Kafka: Efficiently join windowed aggregates to events

Question

I'm prototyping a fraud application. We'll frequently have metrics like "total amount of cash transactions in the last 5 days" that we need to compare against some threshold to determine if we raise an alert.

We're looking to use Kafka Streams to create and maintain the aggregates and then create an enhanced version of the incoming transaction that has the original transaction fields plus the aggregates. This enhanced record gets processed by a downstream rules system.

I'm wondering the best way to approach this. I've prototyped creating the aggregates with code like this:

TimeWindows twoDayHopping TimeWindows.of(TimeUnit.DAYS.toMillis(2))
               .advanceBy(TimeUnit.DAYS.toMillis(1));
KStream<String, AdditiveStatistics> aggrStream = transactions
    .filter((key,value)->{
        return value.getAccountTypeDesc().equals("P") &&
               value.getPrimaryMediumDesc().equals("CASH");

    })
    .groupByKey()
    .aggregate(AdditiveStatistics::new,
               (key,value,accumulator)-> {                 
                   return AdditiveStatsUtil
                     .advance(value.getCurrencyAmount(),accumulator),
                              twoDayHopping,
                              metricsSerde,
                              "sas10005_store")
                } 
     .toStream()
     .map((key,value)-> {
                value.setTransDate(key.window().start());
                return new KeyValue<String, AdditiveStatistics>(key.key(),value);
            })
     .through(Serdes.String(),metricsSerde,datedAggrTopic);;

This creates a store-backed stream that has a records per key per window. I then join the original transactions stream to this window to produce the final output to a topic:

  JoinWindows joinWindow = JoinWindows.of(TimeUnit.DAYS.toMillis(1))
                                        .before(TimeUnit.DAYS.toMillis(1))
                                        .after(-1)
                                        .until(TimeUnit.DAYS.toMillis(2)+1);
    KStream<String,Transactions10KEnhanced> enhancedTrans = transactions.join(aggrStream,
                      (left,right)->{
                            Transactions10KEnhanced out = new Transactions10KEnhanced();
                            out.setAccountNumber(left.getAccountNumber());
                            out.setAccountTypeDesc(left.getAccountTypeDesc());
                            out.setPartyNumber(left.getPartyNumber());
                            out.setPrimaryMediumDesc(left.getPrimaryMediumDesc());
                            out.setSecondaryMediumDesc(left.getSecondaryMediumDesc());
                            out.setTransactionKey(left.getTransactionKey());
                            out.setCurrencyAmount(left.getCurrencyAmount());
                            out.setTransDate(left.getTransDate());
                            if(right != null) {
                                out.setSum2d(right.getSum());

                            }
                            return out;
                       },
                       joinWindow);

This produces the correct results, but it seems to run for quite a while, even with a low number of records. I'm wondering if there's a more efficient way to achieve the same result.

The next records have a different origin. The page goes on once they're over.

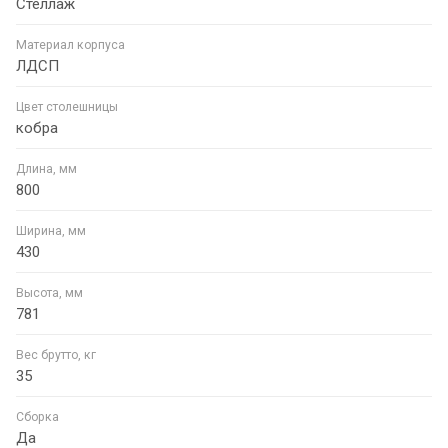
Стеллаж
Материал корпуса
ЛДСП
Цвет столешницы
кобра
Длина, мм
800
Ширина, мм
430
Высота, мм
781
Вес брутто, кг
35
Сборка
Да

Care to elaborate? For example, what do you mean by "it seems to run for a quite a while" -- the application should be running continuously rather than "run for a while then stop"? Do you mean processing a new input record takes longer than you'd expect? If so, how long is "quite a while" -- a few seconds, a minute, an hour? — miguno, Jun 20 '17 at 18:11
I put a sleep in the main() method to allow the background threads to process the input data (16 input records with the same key). I have to set it to over 30 seconds to see any output to the topic. It appears that if the program isn't left to run that long, it doesn't have enough time to actually process this few records. Wondering if there's a lot of network/inter-process shuffling going on to cause this. — Tim Stearn, Jun 21 '17 at 15:43

score 1 · Accepted Answer · answered Jun 21 '17 at 20:17

1

It's a config issues: cf http://docs.confluent.io/current/streams/developer-guide.html#memory-management

Disable caching by setting cache size to zero (parameter cache.max.bytes.buffering in StreamsConfig) will resolve the "delayed" delivery to the output topic.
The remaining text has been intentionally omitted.